意図の読めない行動にため息をついて、父親が襖に近付こうと腰を浮かせたときだった。
―――バーーーンッッ!!!!
「………………………。」
夢中になるあまり桜は後ろ足で立ち襖に手を掛けてしまったのだ。
目の前の襖は清々しいほど大きい音を立てて部屋の中に倒れた。
それに乗っかる形になっている桜。
そして………、
(や、やだ…………襖の下からお父さんのものと思われる足がのびて、る……。)
桜がそう思いながらもあまりの事に固まっていると、
父「いつまで乗っている気だ………?」
と襖の下から低い声が響いた。
「す、すみませんんッ!!!!!」
慌てて飛び退くが、桜は着地の際に転がっていた酒瓶を踏んでしまい 空中で半回転して背中から派手に落ちた。
―――ドタンッッ
桜は両手脚を上に向けた情けない姿のまま、もう申し訳ないやら恥ずかしいやらで固まってしまった。
父親が襖を薙ぎ払うようにどけて出てくると、
「…お風呂へどうぞ。
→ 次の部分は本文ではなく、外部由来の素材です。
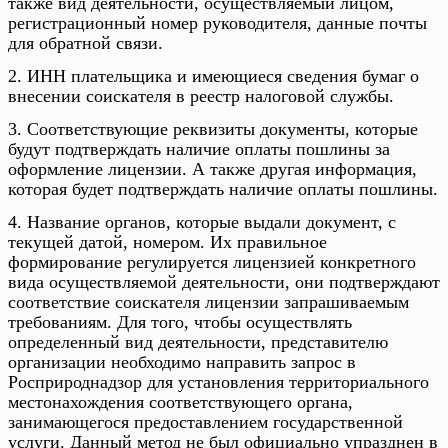
также вид деятельности, осуществляемый лицом,
регистрационный номер руководителя, данные почты
для обратной связи.
2. ИНН плательщика и имеющиеся сведения бумаг о
внесении соискателя в реестр налоговой службы.
3. Соответствующие реквизиты документы, которые
будут подтверждать наличие оплаты пошлины за
оформление лицензии. А также другая информация,
которая будет подтверждать наличие оплаты пошлины.
4. Название органов, которые выдали документ, с
текущей датой, номером. Их правильное
формирование регулируется лицензией конкретного
вида осуществляемой деятельности, они подтверждают
соответствие соискателя лицензии запрашиваемым
требованиям. Для того, чтобы осуществлять
определенный вид деятельности, представителю
организации необходимо направить запрос в
Росприроднадзор для установления территориального
местонахождения соответствующего органа,
занимающегося предоставлением государственной
услуги. Данный метод не был официально упразднен в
」
天井を見上げたまま、そうぽつりと呟き桜は口を噤んでしまう。
その様子を見て、父親も無言で眉をしかめていた。
―――
そこへ風呂の用意を終えた千寿郎が飛んできて惨状に息を呑む。
そして "ここは自分が元通りにするので!" と父親を風呂へ促し、なんとかその場を納めてくれたのだった。